▶ TO DO:
Collect each line of the records containing the string "activity".

▶ RECORDED INFORMATION:

+ + + + +

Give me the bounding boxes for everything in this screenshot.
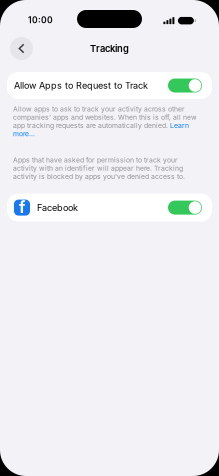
button[interactable]: f	[7, 194, 212, 222]
staticText: activity with an identifier will appear …	[13, 164, 183, 172]
staticText: Tracking	[90, 43, 129, 54]
staticText: activity is blocked by apps you've denie…	[13, 172, 185, 181]
staticText: Allow Apps to Request to Track	[14, 80, 148, 91]
button[interactable]: Allow Apps to Request to Track	[7, 72, 212, 99]
staticText: app tracking requests are automatically …	[13, 122, 170, 130]
staticText: Facebook	[37, 202, 78, 213]
staticText: Apps that have asked for permission to t…	[13, 156, 178, 164]
staticText: companies' apps and websites. When this …	[13, 113, 197, 121]
staticText: 10:00	[28, 15, 53, 25]
staticText: f	[19, 197, 25, 217]
staticText: more…	[13, 130, 35, 138]
button[interactable]: Back	[7, 34, 36, 63]
staticText: Learn	[170, 122, 189, 130]
staticText: Allow apps to ask to track your activity…	[13, 105, 185, 113]
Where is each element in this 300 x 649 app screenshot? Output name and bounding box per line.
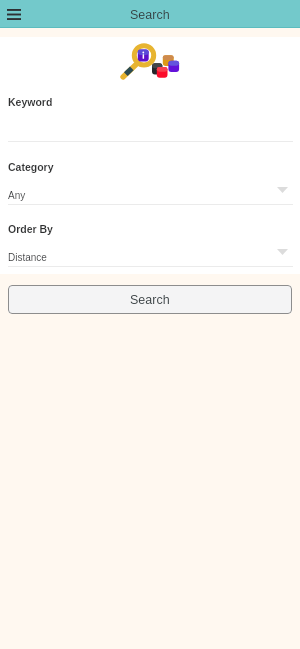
- staticText: Category: [8, 161, 54, 173]
- staticText: Keyword: [8, 96, 53, 108]
- staticText: Search: [130, 8, 170, 22]
- button[interactable]: Open navigation menu: [3, 3, 25, 25]
- staticText: Any: [8, 190, 26, 201]
- button[interactable]: Distance: [0, 246, 300, 262]
- button[interactable]: Any: [0, 184, 300, 200]
- button[interactable]: Search: [8, 285, 292, 314]
- staticText: Distance: [8, 252, 47, 263]
- staticText: Order By: [8, 223, 53, 235]
- staticText: Search: [130, 293, 170, 307]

+ + + + +

▶ RESULT BELOW:
staticText: activity with an identifier will appear …	[13, 164, 183, 172]
staticText: activity is blocked by apps you've denie…	[13, 172, 185, 181]
staticText: Allow apps to ask to track your activity…	[13, 105, 185, 113]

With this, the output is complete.